**TO DO:** Wherever the string "Adorni" appears in the entries below, return the line that holds it.

Extracted page text data:
▬▬▬
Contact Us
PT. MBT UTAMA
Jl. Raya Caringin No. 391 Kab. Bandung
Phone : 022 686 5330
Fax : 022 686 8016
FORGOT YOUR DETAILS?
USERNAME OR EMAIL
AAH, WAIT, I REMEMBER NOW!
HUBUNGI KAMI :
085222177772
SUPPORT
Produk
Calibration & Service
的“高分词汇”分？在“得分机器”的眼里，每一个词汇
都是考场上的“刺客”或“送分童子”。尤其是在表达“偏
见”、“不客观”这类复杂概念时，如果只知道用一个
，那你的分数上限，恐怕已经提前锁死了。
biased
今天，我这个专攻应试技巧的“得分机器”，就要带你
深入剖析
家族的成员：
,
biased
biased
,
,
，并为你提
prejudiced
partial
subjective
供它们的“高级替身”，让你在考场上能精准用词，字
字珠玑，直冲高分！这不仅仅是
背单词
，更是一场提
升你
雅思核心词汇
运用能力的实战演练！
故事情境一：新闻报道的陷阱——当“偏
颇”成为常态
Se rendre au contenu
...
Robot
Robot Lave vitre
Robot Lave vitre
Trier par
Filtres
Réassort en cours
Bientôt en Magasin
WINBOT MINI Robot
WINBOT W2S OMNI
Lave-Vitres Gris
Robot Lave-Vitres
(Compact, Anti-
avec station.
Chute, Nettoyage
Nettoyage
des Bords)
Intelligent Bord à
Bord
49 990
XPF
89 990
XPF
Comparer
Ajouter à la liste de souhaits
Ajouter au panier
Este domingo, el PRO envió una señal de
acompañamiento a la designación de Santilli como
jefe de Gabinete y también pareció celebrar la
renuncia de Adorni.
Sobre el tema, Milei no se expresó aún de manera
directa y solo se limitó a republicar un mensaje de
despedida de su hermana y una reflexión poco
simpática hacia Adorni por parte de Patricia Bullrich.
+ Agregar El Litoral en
▬▬▬
**ANSWER SECTION:**
renuncia de Adorni.
simpática hacia Adorni por parte de Patricia Bullrich.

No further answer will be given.